Summary

Semplice eliminazione di fluorescenza di fondo nel tessuto cerebrale umano formalina per microscopia di immunofluorescenza

Published: September 03, 2017
doi:

Summary

Sfondo autofluorescenza dei campioni biologici complica spesso tecniche di imaging basata sulla fluorescenza, particolarmente in tessuti postmitotic umani invecchiati. Questo protocollo descrive come autofluorescence da questi campioni possa essere efficacemente rimosse utilizzando una luce disponibile in commercio che emette luce a diodi fonte a photobleach il campione prima della colorazione.

Abstract

L’immunofluorescenza è un metodo comunemente utilizzato per visualizzare compartimenti subcellulari e per determinare la localizzazione delle proteine specifiche all’interno di un campione di tessuto. Un grande ostacolo per l’acquisizione di immagini di alta qualità immunofluorescenza è endogeno autofluorescenza del tessuto causato da pigmenti di invecchiamento quali lipofuscin o da processi di preparazione del campione comuni quali fissazione dell’aldeide.
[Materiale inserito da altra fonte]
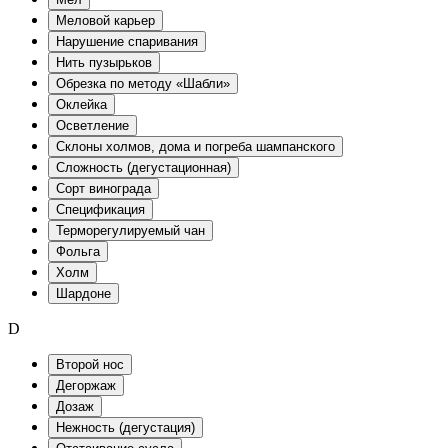
Меловой карьер
Нарушение спаривания
Нить пузырьков
Обрезка по методу «Шабли»
Оклейка
Осветление
Склоны холмов, дома и погреба шампанского
Сложность (дегустационная)
Сорт винограда
Спецификация
Терморегулируемый чан
Фольга
Холм
Шардоне
D
Второй нос
Дегоржаж
Дозаж
Нежность (дегустация)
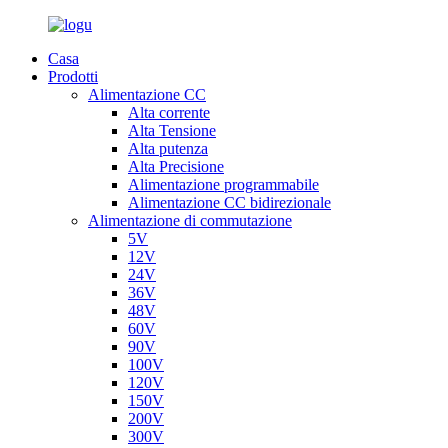
Casa
Prodotti
Alimentazione CC
Alta corrente
Alta Tensione
Alta putenza
Alta Precisione
Alimentazione programmabile
Alimentazione CC bidirezionale
Alimentazione di commutazione
5V
12V
24V
36V
48V
60V
90V
100V
120V
150V
200V
300V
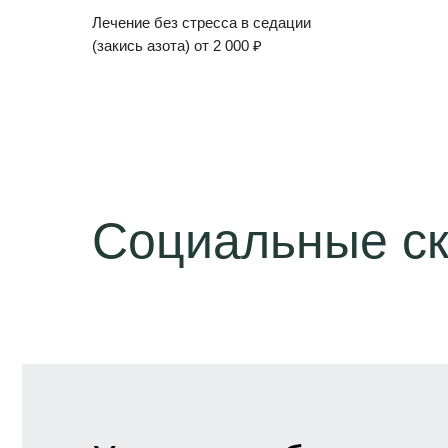
Лечение без стресса в седации
(закись азота) от 2 000 ₽
Социальные ск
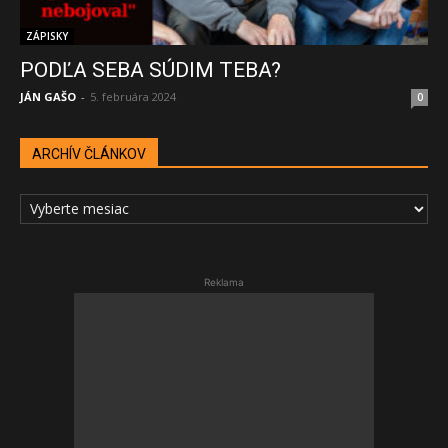
ZÁPISKY
PODĽA SEBA SÚDIM TEBA?
JÁN GAŠO
-
5. februára 2024
0
ARCHÍV ČLÁNKOV
ARCHÍV
ČLÁNKOV
Reklama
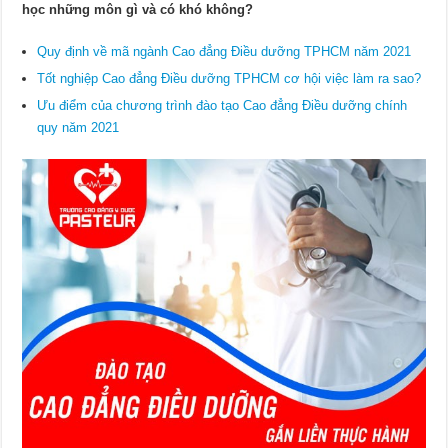
học những môn gì và có khó không?
Quy định về mã ngành Cao đẳng Điều dưỡng TPHCM năm 2021
Tốt nghiệp Cao đẳng Điều dưỡng TPHCM cơ hội việc làm ra sao?
Ưu điểm của chương trình đào tạo Cao đẳng Điều dưỡng chính
quy năm 2021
Questo protocollo descrive come fluorescenza di fondo può essere notevolmente ridotto attraverso photobleaching utilizzando array di diodi (LED) prima del trattamento di luminescente fosforo bianco con sonde fluorescenti. L’emissione ad ampio spettro di fosforo bianco LED consentono per lo sbiancamento di fluorofori tutta una serie di picchi di emissione. L’apparato di photobleaching può essere costruito da componenti normalizzati a bassissimo costo e offre un’alternativa accessibile a quenchers chimici disponibili in commercio. Un photobleaching di pretrattamento del tessuto seguito da immunofluorescenza convenzionale genera immagini gratis di sfondo autofluorescence. Rispetto stabilito quenchers chimico che ha ridotto la sonda come sfondo segnali, photobleaching trattamento non ha avuto effetto sull’intensità di fluorescenza sonda mentre efficacemente ridotto fluorescenza di fondo e il lipofuscin. Anche se photobleaching richiede più tempo per il pre-trattamento, maggiore intensità LED Array può essere usato per ridurre tempo photobleaching. Questo metodo semplice potenzialmente può essere applicato ad una varietà di tessuti, tessuti particolarmente postmitotic che si accumulano lipofuscin come il cervello e i muscoli cardiaci o scheletrici.

Introduction

Microscopia di fluorescenza usando gli anticorpi proteine specifiche di targeting è abitualmente utilizzata per visualizzare le proteine di interesse nella coltura delle cellule e dei tessuti. È una complicazione importante per l’acquisizione di immagini nitide e definitive in immunofluorescenza autofluorescenza, che può essere causato in modo endogeno in tessuti di mammiferi, di età pigmento lipofuscin e di proteine come collagene ed elastina1, 2. Altre fonti di autofluorescence possono essere introdotto attraverso passaggi di preparazione del campione come aldeide fissazione3. Granelli di lipofuscin, composti principalmente da proteine oxidatively modificata e residui di degradazione dei lipidi, si accumulano nelle cellule longevi con età maggiore di2. Questo provoca difficoltà in imaging postmitotic tessuti come il cervello e muscoli cardiaci o scheletrici, come lo spettro di emissione di fluorescenza del lipofuscin è vasto e variabile, spesso in concomitanza con la lunghezza d’onda di emissione di fluorofori comune utilizzato per 4di etichettatura. Questi fattori rendono la formazione immagine del tessuto di cervello umano da casi di malattie neurodegenerative di manifestazione tardiva come degenerazione lobare frontotemporale (FTLD) particolarmente impegnativo.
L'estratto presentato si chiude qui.